(Beginning of INPUT DATA)

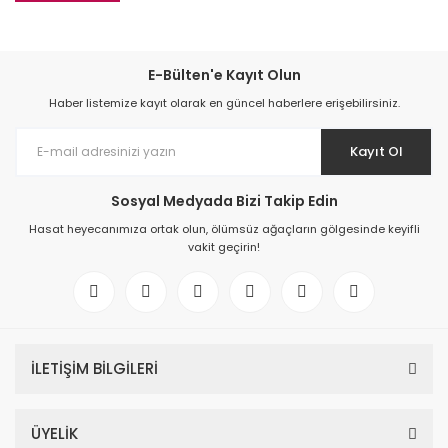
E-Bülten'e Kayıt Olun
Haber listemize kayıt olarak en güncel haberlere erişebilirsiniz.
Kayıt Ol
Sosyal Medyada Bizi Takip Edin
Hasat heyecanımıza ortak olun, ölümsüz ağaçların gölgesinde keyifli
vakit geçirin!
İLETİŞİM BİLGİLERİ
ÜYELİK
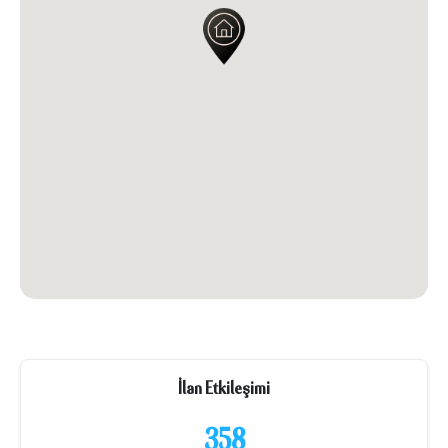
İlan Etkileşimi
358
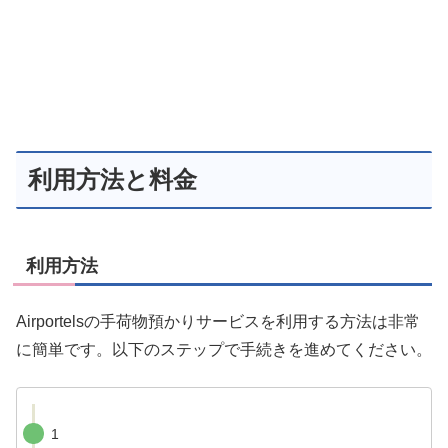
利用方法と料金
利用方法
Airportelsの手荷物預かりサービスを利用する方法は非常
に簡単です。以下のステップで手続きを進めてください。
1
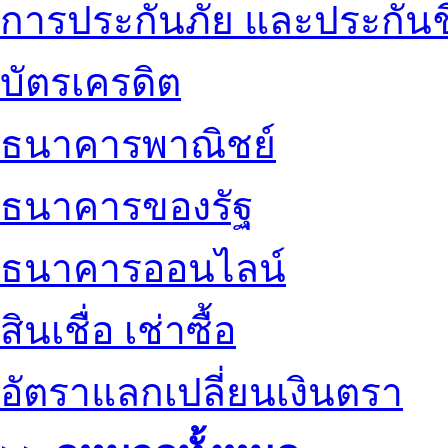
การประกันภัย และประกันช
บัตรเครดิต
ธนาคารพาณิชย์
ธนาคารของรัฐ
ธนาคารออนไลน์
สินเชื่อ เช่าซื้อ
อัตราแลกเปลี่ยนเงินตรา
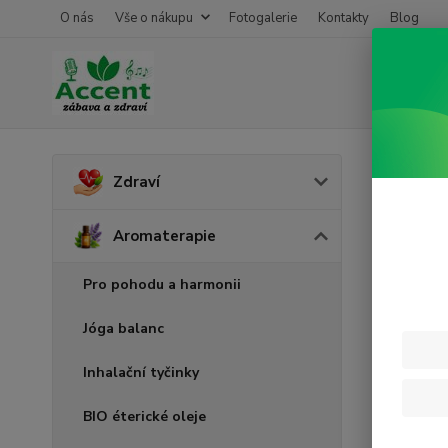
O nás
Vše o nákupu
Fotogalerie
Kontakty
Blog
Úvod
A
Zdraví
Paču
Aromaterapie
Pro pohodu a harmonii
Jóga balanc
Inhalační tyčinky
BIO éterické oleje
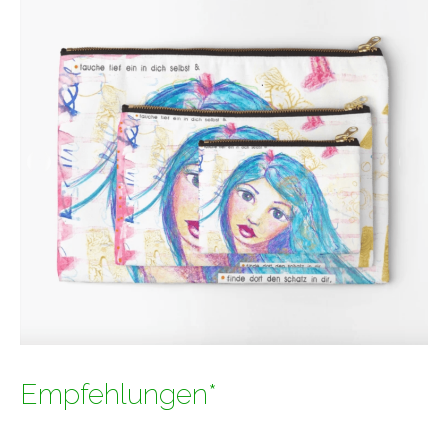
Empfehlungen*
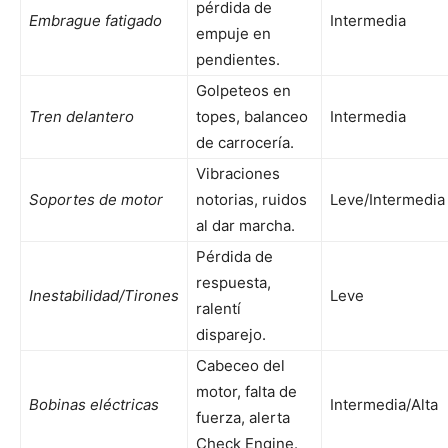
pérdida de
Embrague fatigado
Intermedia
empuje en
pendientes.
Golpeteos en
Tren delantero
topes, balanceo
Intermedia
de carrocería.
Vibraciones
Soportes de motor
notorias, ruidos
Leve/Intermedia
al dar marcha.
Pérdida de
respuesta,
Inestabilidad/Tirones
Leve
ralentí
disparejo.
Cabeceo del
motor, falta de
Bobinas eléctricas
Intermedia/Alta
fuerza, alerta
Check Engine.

(End of INPUT DATA)

ACTIVITY: Within the material above, show every line that includes "Intermedia".

RESPONSE AREA:
Intermedia
Intermedia
Leve/Intermedia
Intermedia/Alta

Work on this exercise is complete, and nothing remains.